--- Dataset records ---
━━━━━━━━━━━━━━━━━━━━
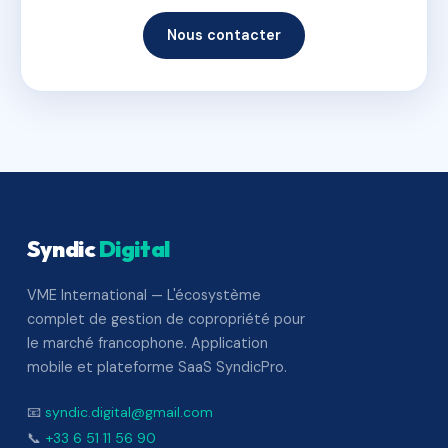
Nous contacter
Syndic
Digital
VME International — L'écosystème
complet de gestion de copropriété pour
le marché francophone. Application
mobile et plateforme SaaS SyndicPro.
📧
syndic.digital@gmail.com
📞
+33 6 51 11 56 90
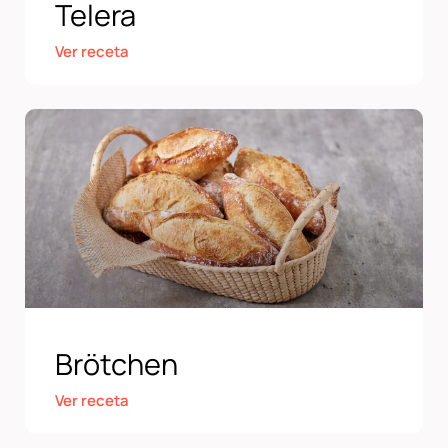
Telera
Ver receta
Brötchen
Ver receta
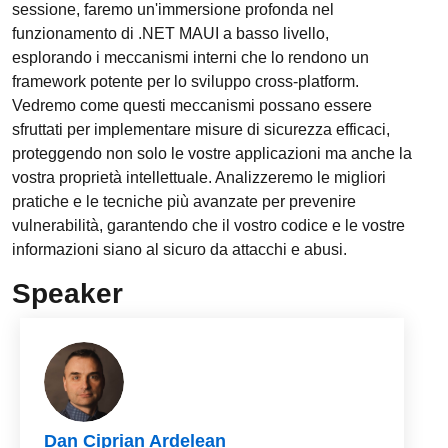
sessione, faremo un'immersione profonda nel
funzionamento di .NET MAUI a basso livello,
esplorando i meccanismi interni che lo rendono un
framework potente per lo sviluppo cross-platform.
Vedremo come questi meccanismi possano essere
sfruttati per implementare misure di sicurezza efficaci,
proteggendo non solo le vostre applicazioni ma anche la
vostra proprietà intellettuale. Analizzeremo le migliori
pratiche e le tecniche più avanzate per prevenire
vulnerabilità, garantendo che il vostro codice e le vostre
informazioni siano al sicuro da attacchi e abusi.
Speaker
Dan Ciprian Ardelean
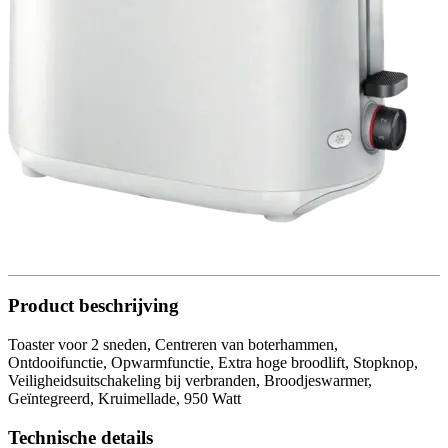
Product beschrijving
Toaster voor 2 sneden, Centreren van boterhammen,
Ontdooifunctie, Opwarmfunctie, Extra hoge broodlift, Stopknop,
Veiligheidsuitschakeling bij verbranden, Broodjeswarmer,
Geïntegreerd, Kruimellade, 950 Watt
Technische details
━━━━━━━━━━━━━━━━━━━━
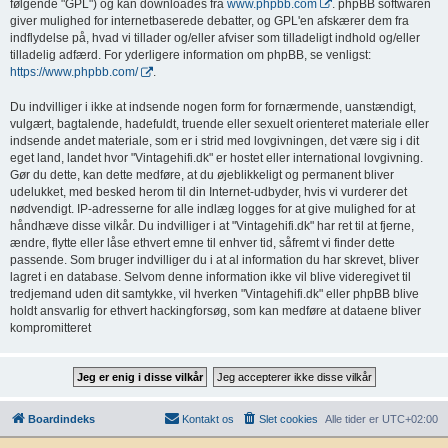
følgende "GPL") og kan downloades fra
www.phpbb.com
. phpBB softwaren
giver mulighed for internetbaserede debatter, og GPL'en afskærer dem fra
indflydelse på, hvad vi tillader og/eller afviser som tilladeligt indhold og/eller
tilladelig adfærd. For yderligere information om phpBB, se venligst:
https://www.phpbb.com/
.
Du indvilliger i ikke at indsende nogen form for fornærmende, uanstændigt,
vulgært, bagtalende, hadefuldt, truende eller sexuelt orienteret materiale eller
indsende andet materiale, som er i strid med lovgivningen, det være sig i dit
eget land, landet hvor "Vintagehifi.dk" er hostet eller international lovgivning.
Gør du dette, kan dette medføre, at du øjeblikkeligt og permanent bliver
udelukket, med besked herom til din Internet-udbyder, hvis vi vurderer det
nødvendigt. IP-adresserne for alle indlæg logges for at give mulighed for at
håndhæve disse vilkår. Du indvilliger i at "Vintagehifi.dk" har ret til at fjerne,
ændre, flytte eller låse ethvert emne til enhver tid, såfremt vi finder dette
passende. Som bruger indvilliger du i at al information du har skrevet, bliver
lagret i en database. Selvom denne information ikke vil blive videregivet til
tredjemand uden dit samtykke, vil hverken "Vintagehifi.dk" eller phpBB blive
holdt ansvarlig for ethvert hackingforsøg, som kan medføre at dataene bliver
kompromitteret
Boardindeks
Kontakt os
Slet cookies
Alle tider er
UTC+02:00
━━━━━━━━━━━━━━━━━━━━
--- Exercise description ---
Report every line from the material above that mentions the word "ethvert".

--- Output of the task ---
ændre, flytte eller låse ethvert emne til enhver tid, såfremt vi finder dette
holdt ansvarlig for ethvert hackingforsøg, som kan medføre at dataene bliver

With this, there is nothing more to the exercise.